═══ The data ═══

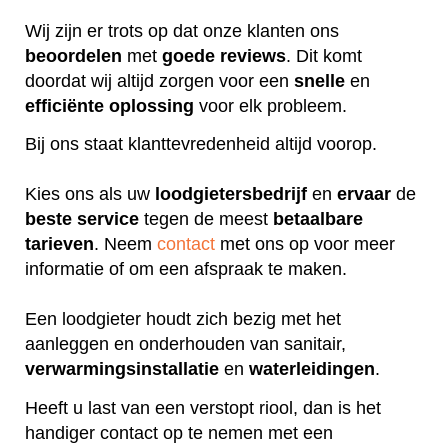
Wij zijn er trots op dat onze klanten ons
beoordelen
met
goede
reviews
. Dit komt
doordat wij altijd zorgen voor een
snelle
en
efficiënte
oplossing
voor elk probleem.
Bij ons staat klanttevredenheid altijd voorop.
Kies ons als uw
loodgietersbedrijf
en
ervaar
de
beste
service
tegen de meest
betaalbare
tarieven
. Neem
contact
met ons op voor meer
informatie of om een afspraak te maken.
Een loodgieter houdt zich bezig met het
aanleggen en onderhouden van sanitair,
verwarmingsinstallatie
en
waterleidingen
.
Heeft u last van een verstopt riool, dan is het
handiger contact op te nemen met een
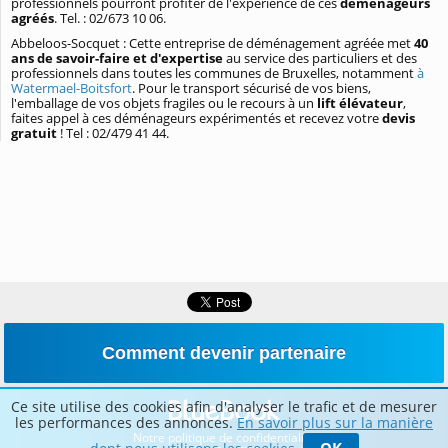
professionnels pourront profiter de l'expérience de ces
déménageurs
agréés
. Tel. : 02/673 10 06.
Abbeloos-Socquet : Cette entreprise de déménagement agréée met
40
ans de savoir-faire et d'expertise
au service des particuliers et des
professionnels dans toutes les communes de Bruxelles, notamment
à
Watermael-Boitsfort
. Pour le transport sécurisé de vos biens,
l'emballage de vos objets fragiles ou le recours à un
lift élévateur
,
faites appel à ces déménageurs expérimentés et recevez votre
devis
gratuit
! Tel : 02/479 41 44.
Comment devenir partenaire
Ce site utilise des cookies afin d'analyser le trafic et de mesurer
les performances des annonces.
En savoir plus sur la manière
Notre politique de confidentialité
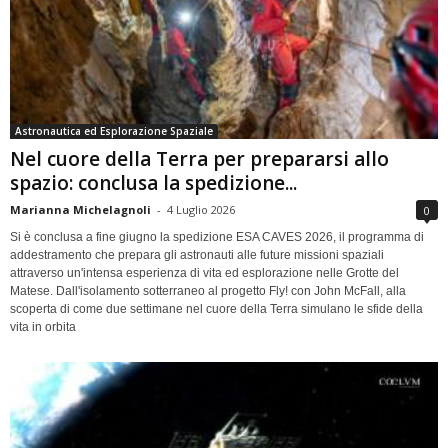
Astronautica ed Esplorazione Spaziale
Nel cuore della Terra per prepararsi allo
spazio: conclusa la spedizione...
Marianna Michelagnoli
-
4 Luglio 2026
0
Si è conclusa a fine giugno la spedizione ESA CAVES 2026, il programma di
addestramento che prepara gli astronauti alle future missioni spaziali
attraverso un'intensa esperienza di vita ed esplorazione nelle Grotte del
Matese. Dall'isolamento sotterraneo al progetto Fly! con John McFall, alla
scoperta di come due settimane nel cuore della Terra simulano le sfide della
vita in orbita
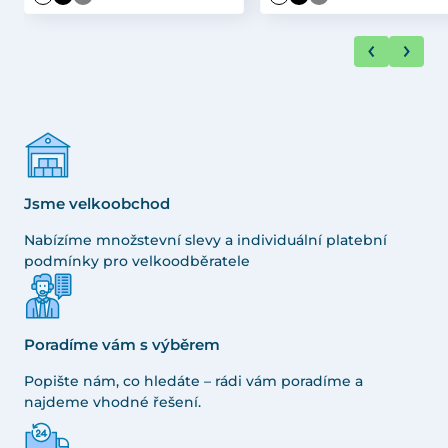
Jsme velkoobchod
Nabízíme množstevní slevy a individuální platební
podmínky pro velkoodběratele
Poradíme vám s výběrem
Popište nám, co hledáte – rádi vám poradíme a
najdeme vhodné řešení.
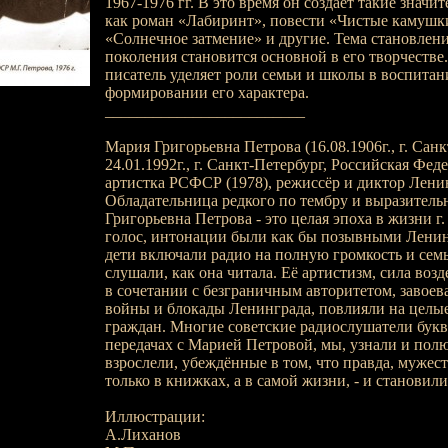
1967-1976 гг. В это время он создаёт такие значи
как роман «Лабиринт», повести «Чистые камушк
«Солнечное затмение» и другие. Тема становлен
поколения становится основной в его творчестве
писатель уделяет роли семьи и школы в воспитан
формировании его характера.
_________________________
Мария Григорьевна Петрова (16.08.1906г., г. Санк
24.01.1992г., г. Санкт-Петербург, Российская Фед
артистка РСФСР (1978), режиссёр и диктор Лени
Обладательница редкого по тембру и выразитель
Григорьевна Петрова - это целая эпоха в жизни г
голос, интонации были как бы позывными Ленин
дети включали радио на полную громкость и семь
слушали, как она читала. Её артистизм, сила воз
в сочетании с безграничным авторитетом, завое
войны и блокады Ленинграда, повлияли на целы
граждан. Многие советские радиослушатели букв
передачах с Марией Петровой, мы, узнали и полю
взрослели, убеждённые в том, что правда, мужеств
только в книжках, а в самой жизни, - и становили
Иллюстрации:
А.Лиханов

═══

§ **Task**
Your reply should consist only of the lines from the one containing "только в книжках, а" through the last line of the records, each reproduced exactly.

§ **Reply**
только в книжках, а в самой жизни, - и становили
Иллюстрации:
А.Лиханов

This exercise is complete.